Eaton Corp.

Dec. 21, 2004
An old giant takes a new path to compete in the communications economy.

It seems like a simple enough task. Take over the leadership reins at a $6 billion well-established industrial giant that has an enviable reputation for quality and whose customers rank among the world's largest industrial giants. But that's not the way Stephen R. Hardis saw it when he was asked nearly four years ago to become CEO and chairman of Eaton Corp., a maker of truck transmissions, engine components, automotive switches, electronic controls, and hydraulic products. "The soul-searching we did . . . led to a conclusion that [the board of directors and I] all shared," says Hardis, who became CEO in September 1995 and chairman four months later. "We felt that we had [been] on the defensive for the [last] 15 years, that we had narrowed our focus, thought in defensive terms, been too risk-averse and that we had not been proactive enough in undertaking growth initiatives." Hardis believed Eaton had to address two questions: How could it achieve annual sustainable earnings growth of 10% when the end markets where it sold its products had an average growth of 3% to 4%? How could it change in order to compete in a communications-driven economy that lets customers shop anywhere for the best package of value, design, quality, shipment, and price? His three-pronged solution: focus Eaton on growth, take a new approach to R&D, and stay only in markets where it can be a leader. "The only way you can make an acceptable return," argues Hardis, "is with the physical scale that comes with leadership in markets. Either be leaders or get out of the business." With that, Hardis turned Eaton into an almost $9 billion company focused on industrial controls, automotive components, and hydraulics. Under his leadership, Eaton has acquired more than 16 companies with combined sales of $3 billion and, when the engineered-fasteners and fluid-power divisions that now are for sale are divested, they will have sold five units with $1.8 billion of sales. Hardis' biggest moves:

  • Acquiring $2.1 billion Aeroquip-Vickers Inc. in April to create a $1.5 billion hydraulics business.
  • Swapping its gear and axle business -- on which Eaton's predecessor company was founded in 1911 by J.O. Eaton and two others -- for Dana Corp.'s clutch business in 1998.
Eaton is "better focused on businesses that have above-average prospects than it ever has been," says Richard Henderson, analyst at the Pershing division of Donaldson Lufkin & Jenrette in Jersey City, N.J. At the same time, Hardis has increased R&D spending by more than 50%. Eaton, he says, now is "looking where the really big opportunities are, as opposed to spending a little bit of money on a lot of projects. "Our analysis showed that . . . we had to spend more on new-product development and that we had to spend more on taking our strong North American businesses into those parts of the world that were beginning to industrialize," says Hardis. "Eaton had done an extraordinary job of defending its markets against overseas competition, but we hadn't grown the business well" in those markets.

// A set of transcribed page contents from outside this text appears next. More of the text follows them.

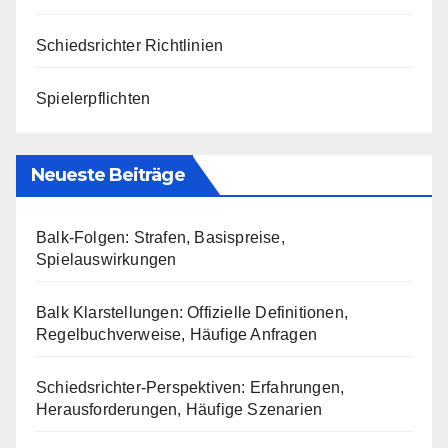
Schiedsrichter Richtlinien
Spielerpflichten
Neueste Beiträge
Balk-Folgen: Strafen, Basispreise,
Spielauswirkungen
Balk Klarstellungen: Offizielle Definitionen,
Regelbuchverweise, Häufige Anfragen
Schiedsrichter-Perspektiven: Erfahrungen,
Herausforderungen, Häufige Szenarien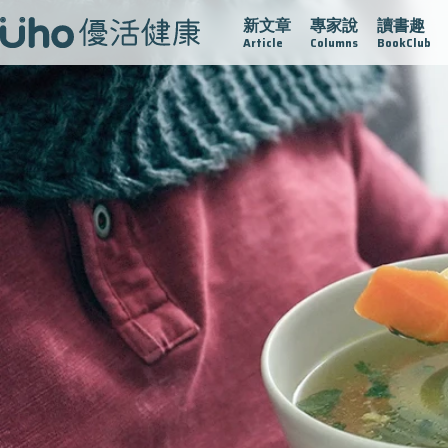
新文章
專家說
讀書趣
疫情保衛戰
再生醫學
愛的未來視
認識攝護腺肥大
Article
Columns
BookClub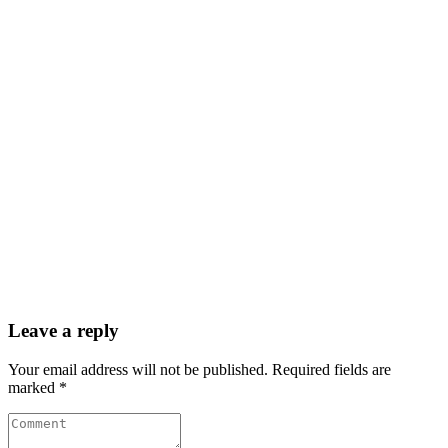
Leave a reply
Your email address will not be published. Required fields are
marked *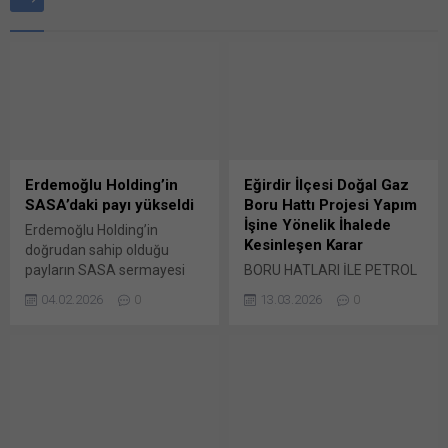
Erdemoğlu Holding’in
Eğirdir İlçesi Doğal Gaz
SASA’daki payı yükseldi
Boru Hattı Projesi Yapım
İşine Yönelik İhalede
Erdemoğlu Holding’in
Kesinleşen Karar
doğrudan sahip olduğu
payların SASA sermayesi
BORU HATLARI İLE PETROL
içindeki payı, yüzde 57,71’e
TAŞIMA ANONİM ŞİRKETİ
04.02.2026
0
13.03.2026
0
ulaştı. Erdemoğlu Holding,
GENEL MÜDÜRLÜĞÜ –
gerçekleştirdiği işlemler
TEDARİK VE SÖZLEŞMELER
sonucunda SASA Polyester
DAİRE BAŞKANLIĞI İhale
Sanayi A.Ş.’deki doğrudan
kayıt numarası:
payını artırdı. Kamuyu
2025/2446716 İhalenin
Aydınlatma Platformu’nda
Tarihi: 28.01.2026 Türü:
(KAP) yapılan açıklamaya
Yapım işi Bunu paylaş: X'te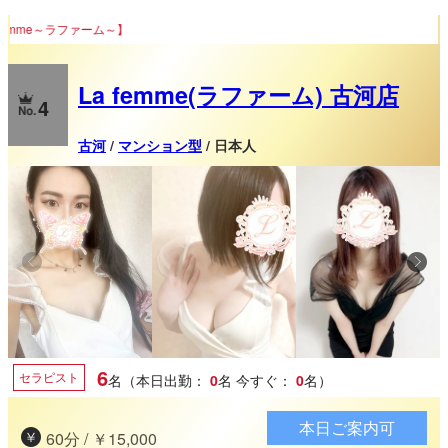
宇都宮・水戸・古河・久喜・大宮メンズ
La femme(ラファーム) 古河店
4
古河
/
マンション型
/ 日本人
6
セラピスト
名（本日出勤：
0
名
今すぐ：
0
名）
本日ご案内可
60分 / ￥15,000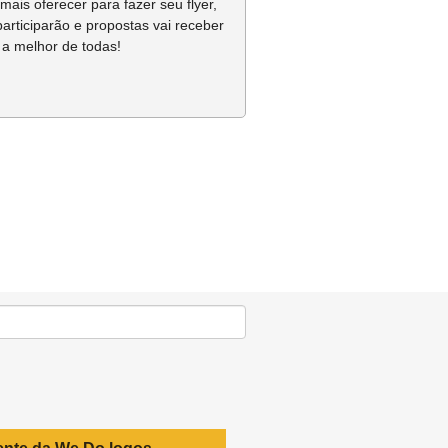
mais oferecer para fazer seu flyer,
articiparão e propostas vai receber
 a melhor de todas!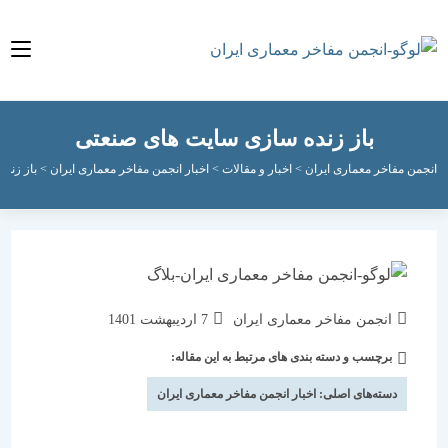
باز زنده سازی سایت های صنعتی
مفاخر معماری ایران
>
اخبار و مقالات
>
اخبار انجمن مفاخر معماری ایران
>
باز زنده سازی 
نویسندهٔ
نوشته
انجمن مفاخر معماری ایران
7 اردیبهشت 1401
نوشته:
منتشر
برچسب و دسته بندی های مرتبط به این مقاله:
دسته‌
شده
نوشته:
است:
دسته‌های اصلی:
اخبار انجمن مفاخر معماری ایران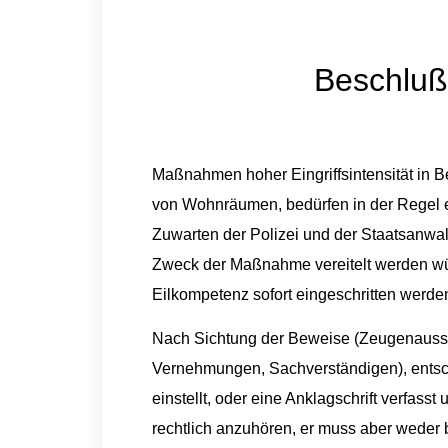
Beschluß
Maßnahmen hoher Eingriffsintensität in 
von Wohnräumen, bedürfen in der Regel e
Zuwarten der Polizei und der Staatsanwal
Zweck der Maßnahme vereitelt werden w
Eilkompetenz sofort eingeschritten werde
Nach Sichtung der Beweise (Zeugenauss
Vernehmungen, Sachverständigen), entsch
einstellt, oder eine Anklagschrift verfasst 
rechtlich anzuhören, er muss aber weder 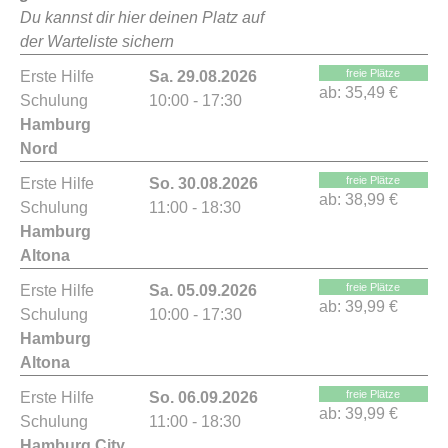
Du kannst dir hier deinen Platz auf
der Warteliste sichern
freie Plätze
Erste Hilfe
Sa. 29.08.2026
ab:
35,49 €
Schulung
10:00 - 17:30
Hamburg
Nord
freie Plätze
Erste Hilfe
So. 30.08.2026
ab:
38,99 €
Schulung
11:00 - 18:30
Hamburg
Altona
freie Plätze
Erste Hilfe
Sa. 05.09.2026
ab:
39,99 €
Schulung
10:00 - 17:30
Hamburg
Altona
freie Plätze
Erste Hilfe
So. 06.09.2026
ab:
39,99 €
Schulung
11:00 - 18:30
Hamburg City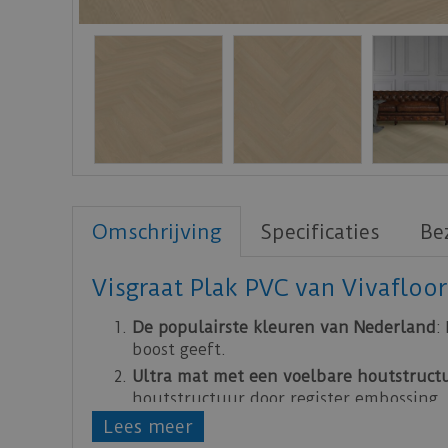
Omschrijving
Specificaties
Be
Visgraat Plak PVC van Vivafloor
De populairste kleuren van Nederland
:
boost geeft.
Ultra mat met een voelbare houtstruct
houtstructuur door register embossing,
4 kleuren, 2 visgraat in lijm én click
: Ve
Lees meer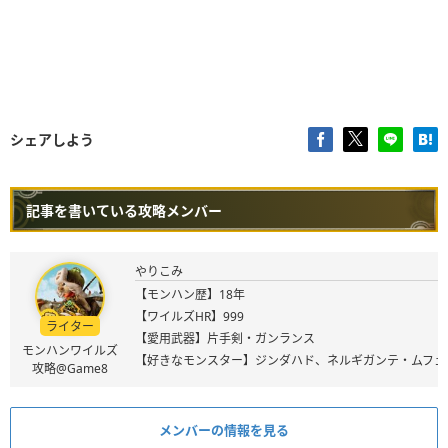
シェアしよう
記事を書いている攻略メンバー
やりこみ
【モンハン歴】18年
【ワイルズHR】999
ライター
【愛用武器】片手剣・ガンランス
モンハンワイルズ
【好きなモンスター】ジンダハド、ネルギガンテ・ムフェ
攻略@Game8
メンバーの情報を見る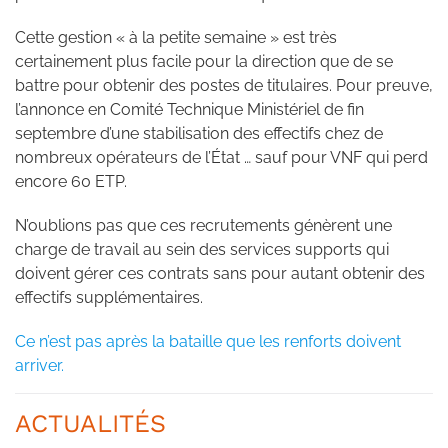
Cette gestion « à la petite semaine » est très
certainement plus facile pour la direction que de se
battre pour obtenir des postes de titulaires. Pour preuve,
l’annonce en Comité Technique Ministériel de fin
septembre d’une stabilisation des effectifs chez de
nombreux opérateurs de l’État … sauf pour VNF qui perd
encore 60 ETP.
N’oublions pas que ces recrutements génèrent une
charge de travail au sein des services supports qui
doivent gérer ces contrats sans pour autant obtenir des
effectifs supplémentaires.
Ce n’est pas après la bataille que les renforts doivent
arriver.
ACTUALITÉS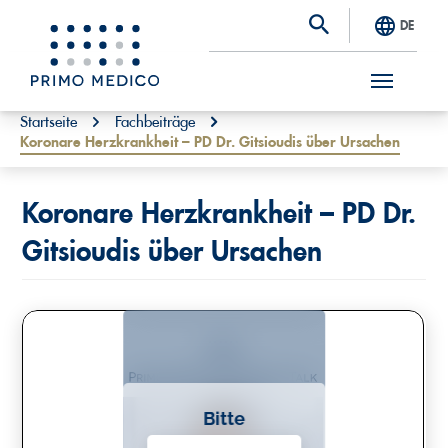
DE
S
You are here:
Startseite
Fachbeiträge
Koronare Herzkrankheit – PD Dr. Gitsioudis über Ursachen
k
i
p
Koronare Herzkrankheit – PD Dr.
t
Gitsioudis über Ursachen
o
m
a
i
n
Bitte
c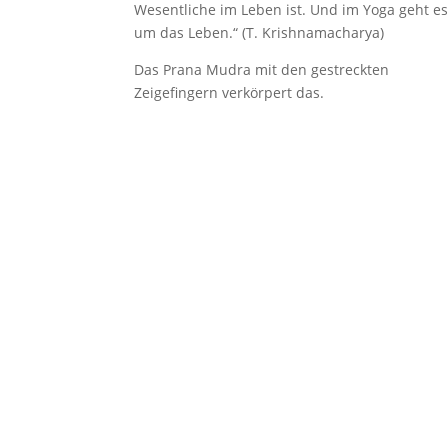
Wesentliche im Leben ist. Und im Yoga geht e
um das Leben.“ (T. Krishnamacharya)
Das Prana Mudra mit den gestreckten
Zeigefingern verkörpert das.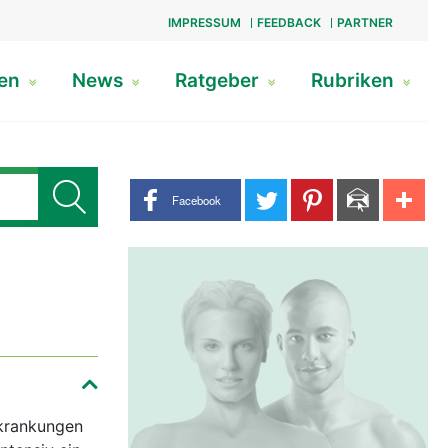
IMPRESSUM
FEEDBACK
PARTNER
gen
News
Ratgeber
Rubriken
Share buttons
Facebook
rkrankungen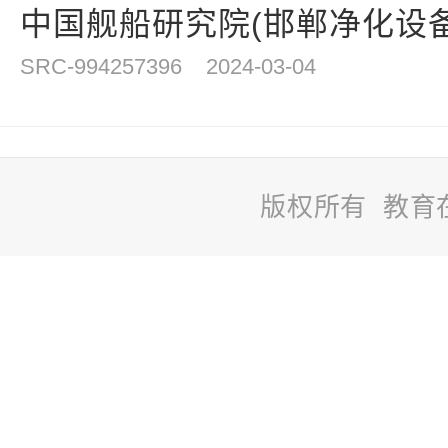
中国舰船研究院(邯郸净化设备研究
SRC-994257396
2024-03-04
版权所有 教育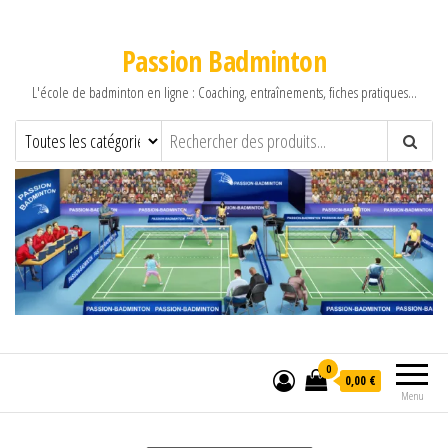
Passion Badminton
L'école de badminton en ligne : Coaching, entraînements, fiches pratiques…
0
0,00 €
Menu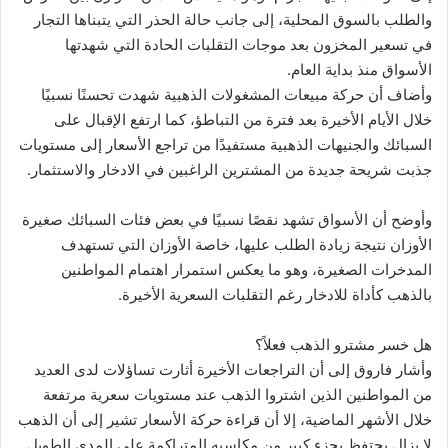
والطلب بالسوق المحلية، إلى جانب حالة الحذر التي يتبناها التجار
في تسعير المخزون بعد موجات التقلبات الحادة التي شهدتها
الأسواق منذ بداية العام.
وأضاف أن حركة مبيعات المشغولات الذهبية شهدت تحسنًا نسبيًا
خلال الأيام الأخيرة بعد فترة من التباطؤ، كما ارتفع الإقبال على
السبائك والجنيهات الذهبية مستفيدًا من تراجع الأسعار إلى مستويات
جذبت شريحة جديدة من المشترين الراغبين في الادخار والاستثمار.
وأوضح أن الأسواق تشهد نقصًا نسبيًا في بعض فئات السبائك صغيرة
الأوزان نتيجة زيادة الطلب عليها، خاصة الأوزان التي تستهدف
المدخرات الصغيرة، وهو ما يعكس استمرار اهتمام المواطنين
بالذهب كأداة للادخار رغم التقلبات السعرية الأخيرة.
هل خسر مشترو الذهب فعلاً؟
وأشار فاروق إلى أن التراجعات الأخيرة أثارت تساؤلات لدى العديد
من المواطنين الذين اشتروا الذهب عند مستويات سعرية مرتفعة
خلال الأشهر الماضية، إلا أن قراءة حركة الأسعار تشير إلى أن الذهب
لا يزال يحتفظ بجزء كبير من مكاسبه المتراكمة على المدى الطويل.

That has changed. Since Hardis took over, Eaton has started four joint ventures -- two in China, and one each in South Korea and Argentina, and built six non-U.S. plants -- two in Poland and one each in China, South Korea, Mexico, and Brazil. Importantly, Hardis understands better than any previous Eaton leader how electronics is changing Eaton's old-line markets. "Our most significant opportunity -- and, at the same time, our most significant challenge," he says, "will be our ability" to incorporate electronic logic in order to enhance the functionality of Eaton's products. Why? Not only does it give Eaton an opportunity to grow faster than its end markets, says Hardis, but it provides an opportunity to develop new market and product areas that "could become a very fertile path to sustainable earnings growth. It offers us the possibility in the next five or 10 years of really reshaping the kinds of products and services that we bring to market. We could become a very different company. "We approach [that task] with a great sense of urgency," says Hardis. "If we don't do that successfully, that market need will be met by someone who can threaten the market positions of someone like Eaton."